If I'm not mistaken, this past summer, the universities' budgets in town were struck by 95 million dollars. Add to this the collapse of the housing boom and reductions in state government spending, and what you get is a Tallahassee economy heading for hard times. In fact, for many, times are already tough. This is our current reality.
In the midst of such a financial situation, does it make sense to food garden? Is it worth it to shell out a few extra bucks upfront to either a)hire someone to plant a garden for you or b)to dig, sweat, make a run to the seed store, and plant your own garden? If money is already tight, if we're facing a tough economy, is growing food a good idea?
Think for a moment about the places hardest hit economically over the last several decades.
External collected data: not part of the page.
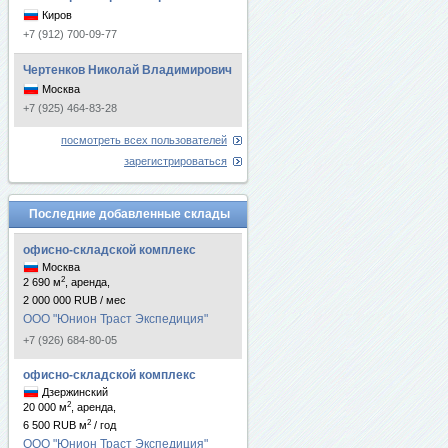
Киров
+7 (912) 700-09-77
Чертенков Николай Владимирович
Москва
+7 (925) 464-83-28
посмотреть всех пользователей
зарегистрироваться
Последние добавленные склады
офисно-складской комплекс
Москва
2
2 690 м
, аренда,
2 000 000 RUB / мес
ООО "Юнион Траст Экспедиция"
+7 (926) 684-80-05
офисно-складской комплекс
Дзержинский
2
20 000 м
, аренда,
2
6 500 RUB м
/ год
ООО "Юнион Траст Экспедиция"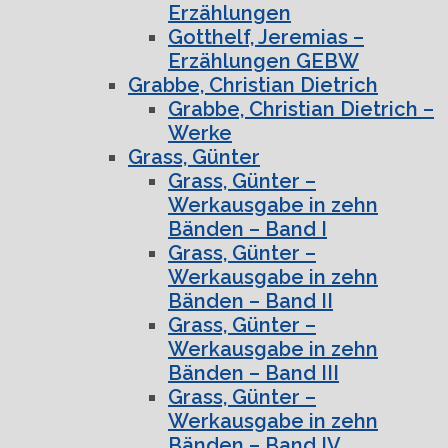
Erzählungen
Gotthelf, Jeremias –
Erzählungen GEBW
Grabbe, Christian Dietrich
Grabbe, Christian Dietrich –
Werke
Grass, Günter
Grass, Günter –
Werkausgabe in zehn
Bänden – Band I
Grass, Günter –
Werkausgabe in zehn
Bänden – Band II
Grass, Günter –
Werkausgabe in zehn
Bänden – Band III
Grass, Günter –
Werkausgabe in zehn
Bänden – Band IV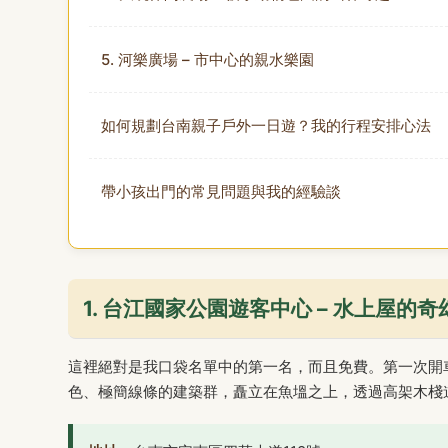
5. 河樂廣場 – 市中心的親水樂園
如何規劃台南親子戶外一日遊？我的行程安排心法
帶小孩出門的常見問題與我的經驗談
1. 台江國家公園遊客中心 – 水上屋的
這裡絕對是我口袋名單中的第一名，而且免費。第一次開
色、極簡線條的建築群，矗立在魚塭之上，透過高架木棧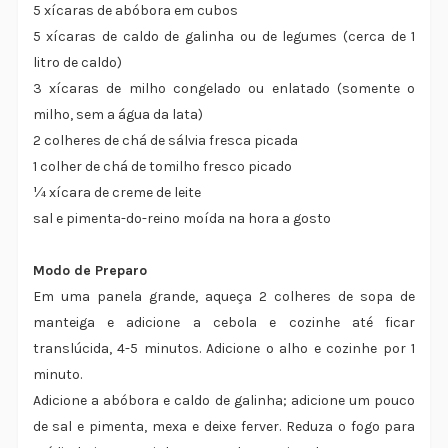
5 xícaras de abóbora em cubos
5 xícaras de caldo de galinha ou de legumes (cerca de 1
litro de caldo)
3 xícaras de milho congelado ou enlatado (somente o
milho, sem a água da lata)
2 colheres de chá de sálvia fresca picada
1 colher de chá de tomilho fresco picado
¼ xícara de creme de leite
sal e pimenta-do-reino moída na hora a gosto
Modo de Preparo
Em uma panela grande, aqueça 2 colheres de sopa de
manteiga e adicione a cebola e cozinhe até ficar
translúcida, 4-5 minutos. Adicione o alho e cozinhe por 1
minuto.
Adicione a abóbora e caldo de galinha; adicione um pouco
de sal e pimenta, mexa e deixe ferver. Reduza o fogo para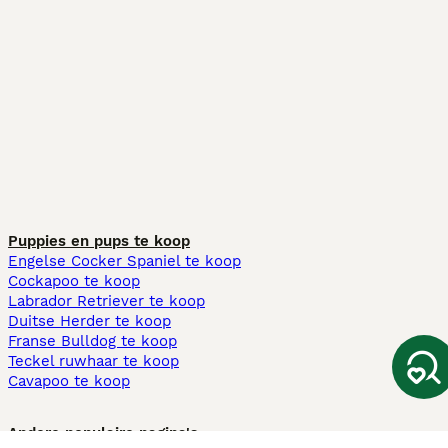
Puppies en pups te koop
Engelse Cocker Spaniel te koop
Cockapoo te koop
Labrador Retriever te koop
Duitse Herder te koop
Franse Bulldog te koop
Teckel ruwhaar te koop
Cavapoo te koop
Andere populaire pagina's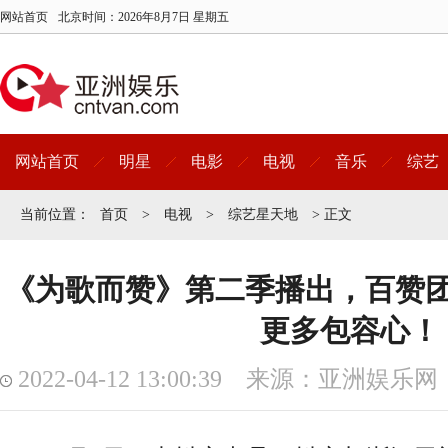
网站首页
北京时间：
2026年8月7日 星期五
网站首页
明星
电影
电视
音乐
综艺
当前位置：
首页
>
电视
>
综艺星天地
> 正文
《为歌而赞》第二季播出，百赞
更多包容心！
2022-04-12 13:00:39 来源：亚洲娱乐网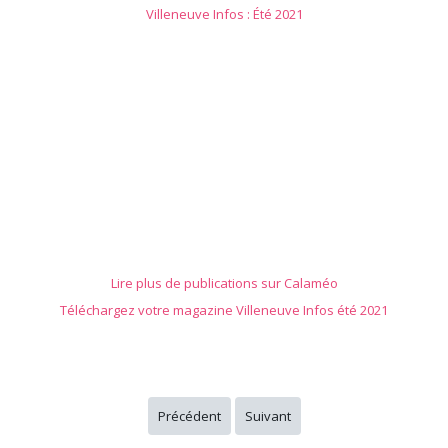
Villeneuve Infos : Été 2021
Lire plus de publications sur Calaméo
Téléchargez votre magazine Villeneuve Infos été 2021
Précédent
Suivant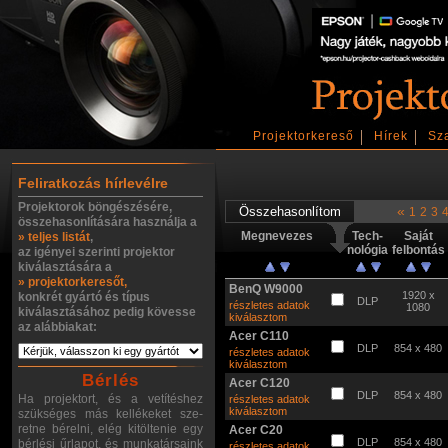
Projektorkereső
Hírek
Sz
Feliratkozás hírlevélre
Projektorok böngészésére,
«
1
2
3
összehasonlítására használja a
Megnevezes
Tech-
Saját
» teljes listát
,
nológia
felbontás
az igényei szerinti projektor
kiválasztására a
» projektorkeresőt,
BenQ W9000
1920 x
konkrét gyártó és típus
DLP
részletes adatok
1080
kiválasztásához pedig kövesse
kiválasztom
az alábbiakat:
Acer C110
DLP
854 x 480
részletes adatok
kiválasztom
Bérlés
Acer C120
DLP
854 x 480
Ha projektort, és a vetítéshez
részletes adatok
kiválasztom
szükséges más kellékeket sze-
retne bérelni, elég kitöltenie egy
Acer C20
DLP
854 x 480
bérlési űrlapot, és munkatársaink
részletes adatok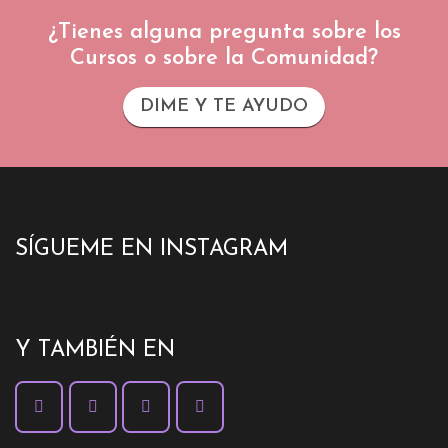
¿Tienes alguna pregunta sobre los
Cursos o sobre la Comunidad?
DIME Y TE AYUDO
SÍGUEME EN INSTAGRAM
Y TAMBIÉN EN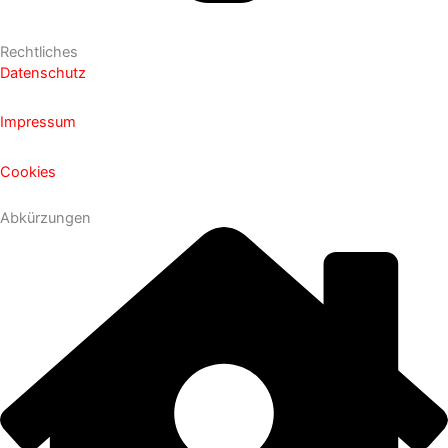
Rechtliches
Datenschutz
Impressum
Cookies
Abkürzungen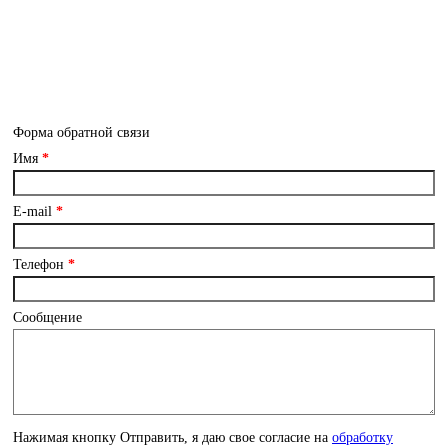
Ежедневно с 10:00 до 18:00
Каширское шоссе д. 43 к. 5 офис 11
встреча с дизайнером в офисе
ТОЛЬКО
по предварительной
записи
Форма обратной связи
Имя
*
E-mail
*
Телефон
*
Сообщение
Нажимая кнопку Отправить, я даю свое согласие на
обработку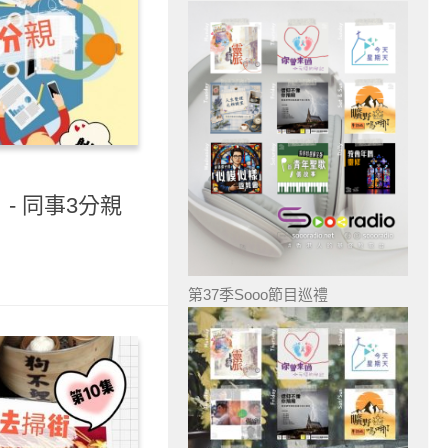
- 同事3分親
第37季Sooo節目巡禮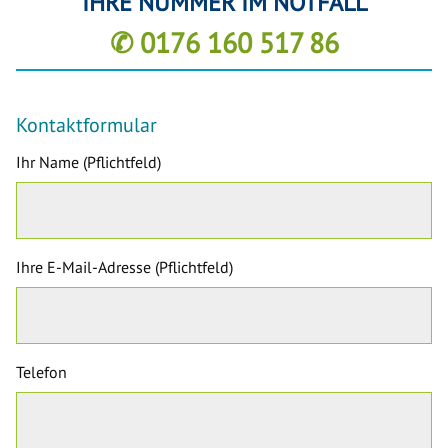
IHRE NUMMER IM NOTFALL
✆ 0176 160 517 86
Kontaktformular
Ihr Name (Pflichtfeld)
Ihre E-Mail-Adresse (Pflichtfeld)
Telefon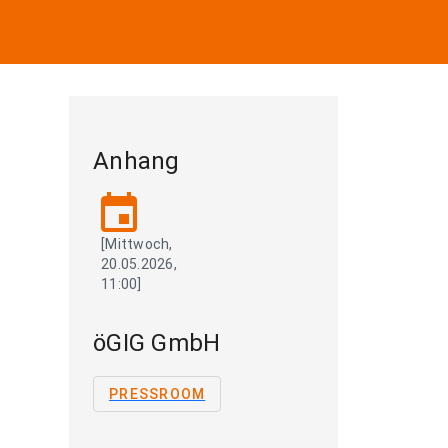
Anhang
event
[Mittwoch,
20.05.2026,
11:00]
öGIG GmbH
PRESSROOM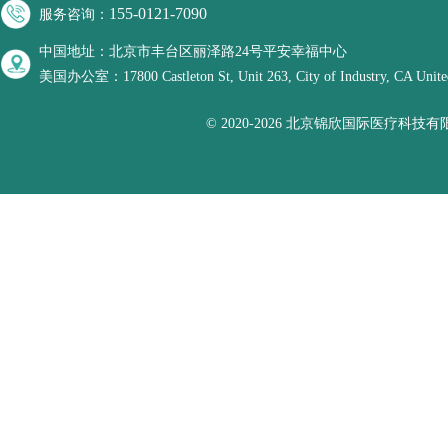
155-0121-7090
服务咨询：
中国地址：北京市丰台区丽泽路24号平安幸福中心
美国办公室：17800 Castleton St, Unit 263, City of Industry, CA United
© 2020-2026 北京锦欣国际医疗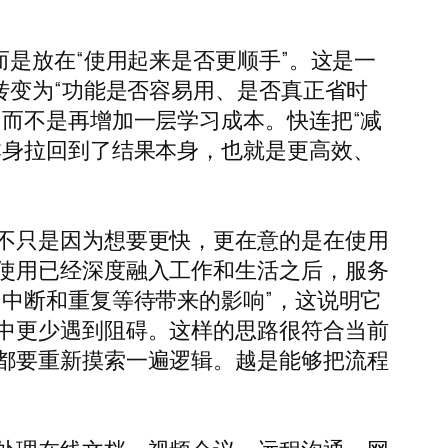
是放在“使用起来是否更顺手”。这是一
转变为“功能是否容易用、是否真正省时
而不是再增加一层学习成本。快连把“减
本身拉回到了结果本身，也就是更高效、
不只是因为想要更快，更在意的是在使用
使用已经深度融入工作和生活之后，服务
中断和重复等待带来的影响”，这说明它
中更少遇到阻碍。这样的思路很符合当前
都要重新摸索一遍逻辑。越是能够把流程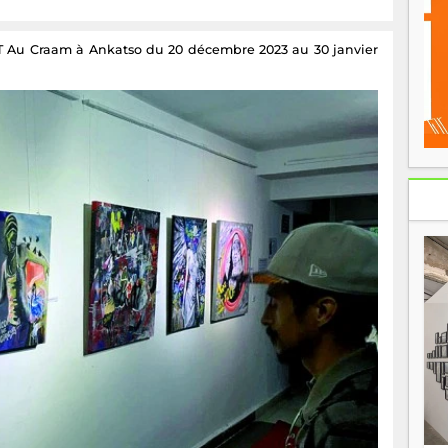
T Au Craam à Ankatso du 20 décembre 2023 au 30 janvier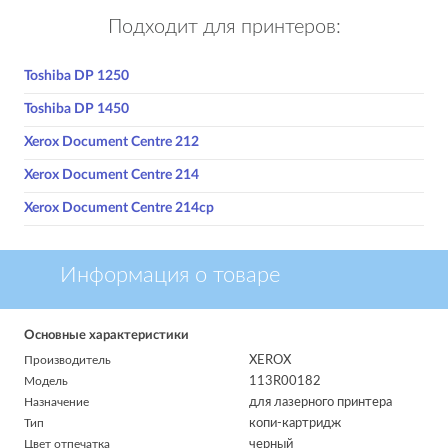
Подходит для принтеров:
Toshiba DP 1250
Toshiba DP 1450
Xerox Document Centre 212
Xerox Document Centre 214
Xerox Document Centre 214cp
Информация о товаре
Основные характеристики
Производитель
XEROX
Модель
113R00182
Назначение
для лазерного принтера
Тип
копи-картридж
Цвет отпечатка
черный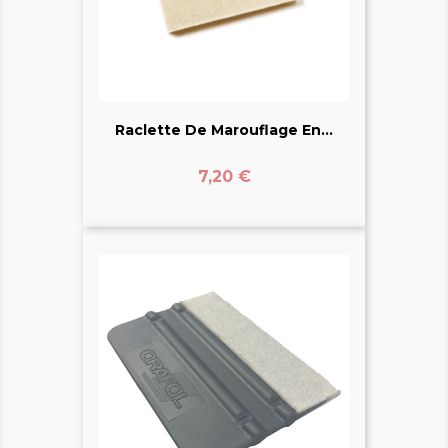
Raclette De Marouflage En...
Prix
7,20 €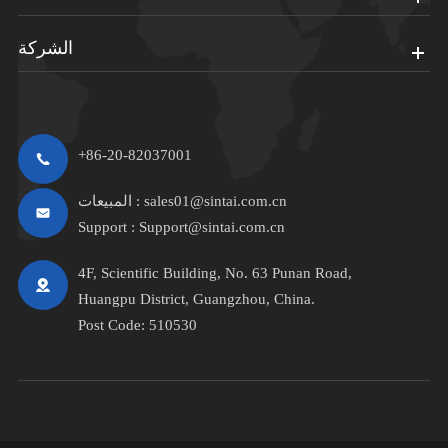
الشركة
+86-20-82037001
sales01@sintai.com.cn
المبيعات :
Support :
Support@sintai.com.cn
4F, Scientific Building, No. 63 Punan Road,
Huangpu District, Guangzhou, China.
Post Code: 510530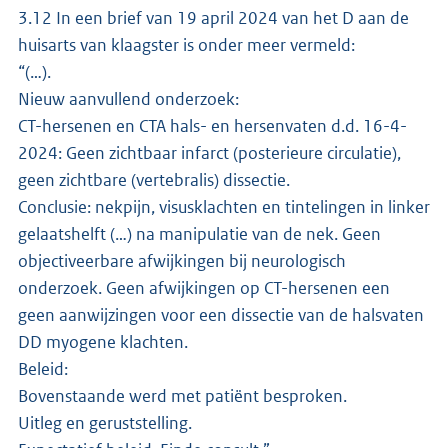
3.12 In een brief van 19 april 2024 van het D aan de
huisarts van klaagster is onder meer vermeld:
“(…).
Nieuw aanvullend onderzoek:
CT-hersenen en CTA hals- en hersenvaten d.d. 16-4-
2024: Geen zichtbaar infarct (posterieure circulatie),
geen zichtbare (vertebralis) dissectie.
Conclusie: nekpijn, visusklachten en tintelingen in linker
gelaatshelft (…) na manipulatie van de nek. Geen
objectiveerbare afwijkingen bij neurologisch
onderzoek. Geen afwijkingen op CT-hersenen een
geen aanwijzingen voor een dissectie van de halsvaten
DD myogene klachten.
Beleid:
Bovenstaande werd met patiënt besproken.
Uitleg en geruststelling.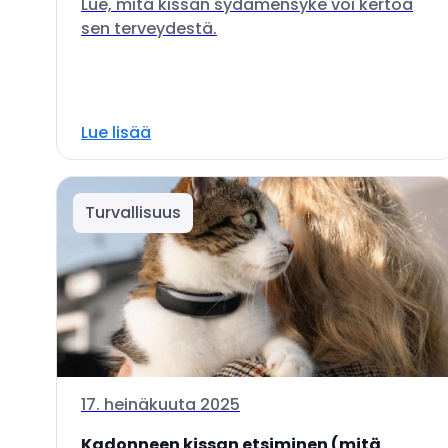
Lue, mitä kissan sydämensyke voi kertoa
sen terveydestä.
Lue lisää
Turvallisuus
17. heinäkuuta 2025
Kadonneen kissan etsiminen (mitä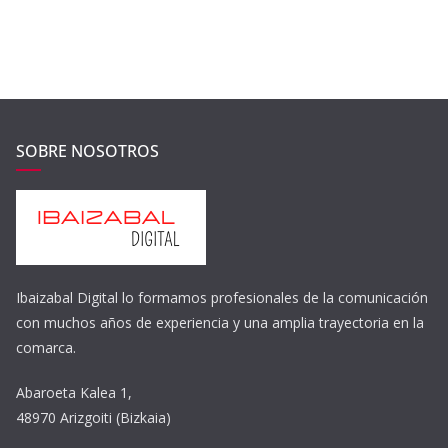
SOBRE NOSOTROS
Ibaizabal Digital lo formamos profesionales de la comunicación
con muchos años de experiencia y una amplia trayectoria en la
comarca.
Abaroeta Kalea 1,
48970 Arizgoiti (Bizkaia)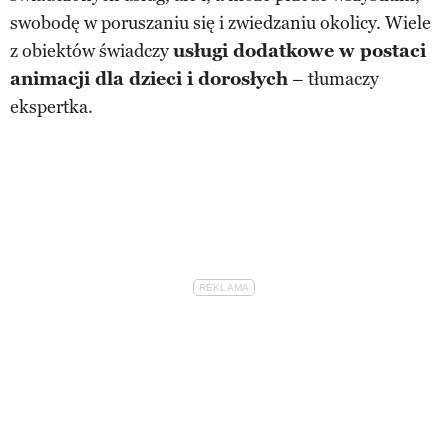
swobodę w poruszaniu się i zwiedzaniu okolicy. Wiele
z obiektów świadczy
usługi dodatkowe w postaci
animacji dla dzieci i dorosłych
– tłumaczy
ekspertka.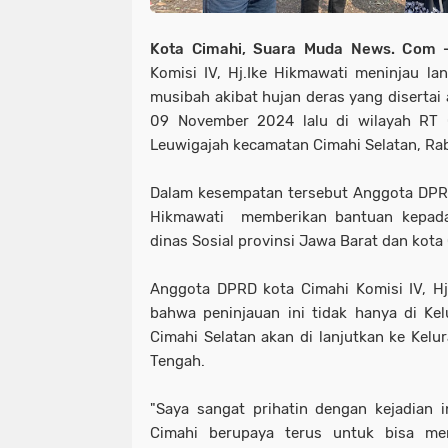
Kota Cimahi, Suara Muda News. Com 
Komisi IV, Hj.Ike Hikmawati meninjau la
musibah akibat hujan deras yang disertai
09 November 2024 lalu di wilayah RT
Leuwigajah kecamatan Cimahi Selatan, Rab
Dalam kesempatan tersebut Anggota DPRD 
Hikmawati memberikan bantuan kepada
dinas Sosial provinsi Jawa Barat dan kota
Anggota DPRD kota Cimahi Komisi IV, H
bahwa peninjauan ini tidak hanya di Ke
Cimahi Selatan akan di lanjutkan ke Kel
Tengah.
"Saya sangat prihatin dengan kejadian i
Cimahi berupaya terus untuk bisa me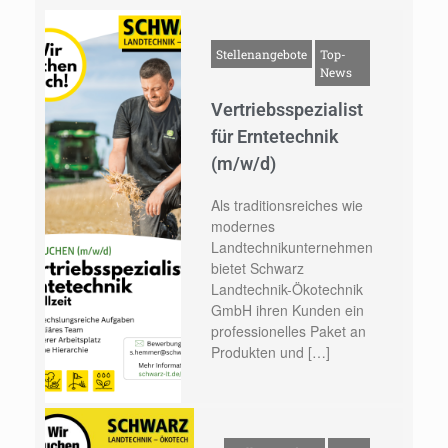
Stellenangebote
Top-
News
Vertriebsspezialist
für Erntetechnik
(m/w/d)
Als traditionsreiches wie
modernes
Landtechnikunternehmen
bietet Schwarz
Landtechnik-Ökotechnik
GmbH ihren Kunden ein
professionelles Paket an
Produkten und […]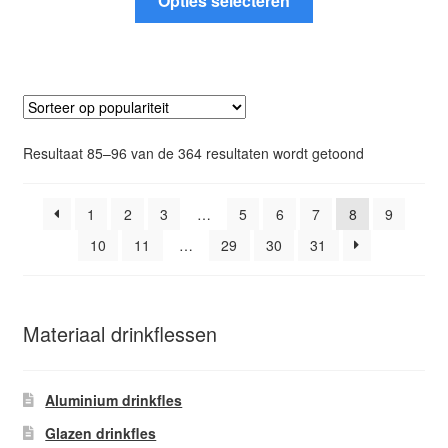
Opties selecteren
product
heeft
meerdere
variaties.
Deze
optie
Gesorteerd
Resultaat 85–96 van de 364 resultaten wordt getoond
kan
op
gekozen
populariteit
worden
1
2
3
…
5
6
7
8
9
op
10
11
…
29
30
31
de
productpagina
Materiaal drinkflessen
Aluminium drinkfles
Glazen drinkfles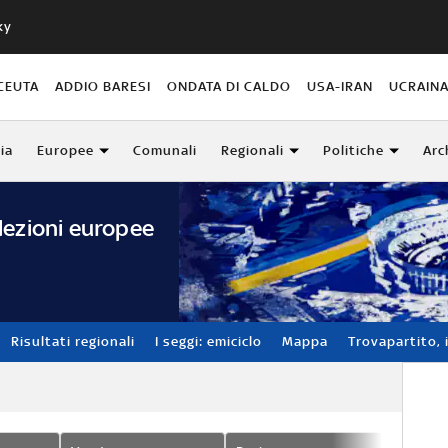
ky
CEUTA
ADDIO BARESI
ONDATA DI CALDO
USA-IRAN
UCRAIN
lia
Europee
Comunali
Regionali
Politiche
Arc
lezioni europee
Risultati regionali
I seggi: emiciclo
Mappa
Trovapartito, i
If I had to brainstorm such a list of US cities with the worst economic fortunes, I'd name towns like Flint, Michigan, Detroit, New Orleans and inner-cities in New Jersey.
Interestingly enough, in all of these places, folks are proactively planting backyard gardens, starting community gardens, and taking strides to re-create and re-network their local food systems.
For starters, take a look at a recent article in the New York Times about Flint, Michigan: "Amid Ruin of Flint, Seeing Hope in a Garden."
"On one side of the fertile lot stands an abandoned house, stripped long ago for scrap. On the other side, another abandoned house, windows boarded, structure sagging. And diagonally across the street, two more abandoned houses, including one blackened by a fire maybe a year ago, maybe two. But on this lot, surrounded by desertion in the north end of Flint, the toughest city in America, collard greens sprout in verdant surprise...." read more...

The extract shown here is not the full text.